Most people don't know that back in 1912, Hellmann's
mayonnaise was manufactured in England. In fact, the Titanic
was carrying 12,000 jars of the condiment scheduled for
delivery on May 5th in Vera Cruz, Mexico, which was to be
the next port of call for the great ship after its stop in
New York.

This would have been the largest single shipment of
mayonnaise ever delivered to Mexico. But as we know, the
great ship did not make it to New York. The ship hit an
iceberg and sank, and the cargo was forever lost.

The people of Mexico, who were crazy about mayonnaise and
were eagerly awaiting its delivery, were disconsolate at the
loss. Their anguish was so great that they declared a
National Day of Mourning, which they still observe to this
day.

The National Day of Mourning occurs each year on May 5th and
is known, of course, as Sinko De Mayo.

And now you know where the name originated!


----------



## Whitefield (May 5, 2009)

GROAN


----------



## Marrow Man (May 5, 2009)

I too, am not laughing but groaning. My groan is so painful that I am writhing on the floor in agony!!!


----------



## Theognome (May 5, 2009)

I've killed for exactly that.

Theognome


----------



## chbrooking (May 5, 2009)

ba dum pum!  

There oughta be an icon somewhere between  and


----------



## DMcFadden (May 5, 2009)

Rev. Underwood,

Would you rather . . . 
a. Surrender your ordination voluntarily?
b. Do penance watching 45 straight hours of Green Acres re-runs?
c. Just turn yourself in to the nearest mental health official for commitment?


----------



## rescuedbyLove (May 5, 2009)

I love it!!


----------



## LawrenceU (May 5, 2009)

DMcFadden said:


> Rev. Underwood,
> 
> Would you rather . . .
> a. Surrender your ordination voluntarily?
> ...




 

You've never heard me do my Mr. Haney impersonation!

'What you have here, Mr. Douglas, is a genuine . . .'


----------



## ExGentibus (May 5, 2009)




----------



## Marrow Man (May 5, 2009)

chbrooking said:


> ba dum pum!
> 
> There oughta be an icon somewhere between  and



Here you go -- the rimshot!


----------



## ReformedChapin (May 5, 2009)

your lucky there isn't very many mexicans here


----------



## he beholds (May 5, 2009)

So the whole time I'm reading that, I'm thinking, "There's no way this is true." But I could not predict the punchline.
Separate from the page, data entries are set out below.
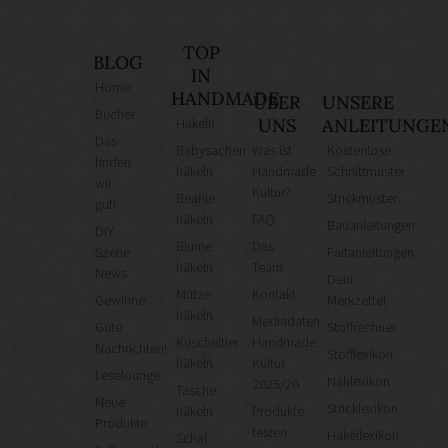
TOP
BLOG
IN
Home
HANDMADE
ÜBER
UNSERE
Bücher
Häkeln
UNS
ANLEITUNGE
Das
Babysachen
Was ist
Kostenlose
finden
häkeln
Handmade
Schnittmuster
wir
Kultur?
Beanie
Strickmuster
gut!
häkeln
FAQ
Bauanleitungen
DIY
Blume
Das
Szene
Faltanleitungen
häkeln
Team
News
Dein
Mütze
Kontakt
Gewinne
Merkzettel
häkeln
Mediadaten
Gute
Stoffrechner
Kuscheltier
Handmade
Nachrichten!
Stofflexikon
häkeln
Kultur
Leselounge
Nählexikon
2025/26
Tasche
Neue
Stricklexikon
häkeln
Produkte
Produkte
testen
Häkellexikon
Schal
I'm not so quick.


----------



## jaybird0827 (May 5, 2009)

Boooooooo!


----------



## Contra Marcion (May 5, 2009)

Just terrible.....


----------



## LawrenceU (May 5, 2009)

If there are Mexicans reading this, please take no offense at my post. I actually would rather live in Latin America in many ways. And, I really like Mexico.

No Googling. Do you know what the Cinco de Mayo celebration celebrates? It is not what most Americans think.


----------



## VictorBravo (May 5, 2009)

LawrenceU said:


> No Googling. Do you know what the Cinco de *Mayon* celebration celebrates? It is not what most Americans think.



I know about Cinco de Mayo, but Cinco de Mayon has be baffled. I guess it has to do with the fifth eruption of a volcano in the Phillipines. . . .


----------



## LawrenceU (May 5, 2009)

victorbravo said:


> LawrenceU said:
> 
> 
> > No Googling. Do you know what the Cinco de *Mayon* celebration celebrates? It is not what most Americans think.
> ...



Good call. I'll fix it. 

I sure hope that 'be' gets over it.


----------



## Craig (May 5, 2009)

You know what's really sad....last night my wife asked me what cinco de mayo was about...I told her it was about remembering a day in infamy where a ship carrying mayo sank.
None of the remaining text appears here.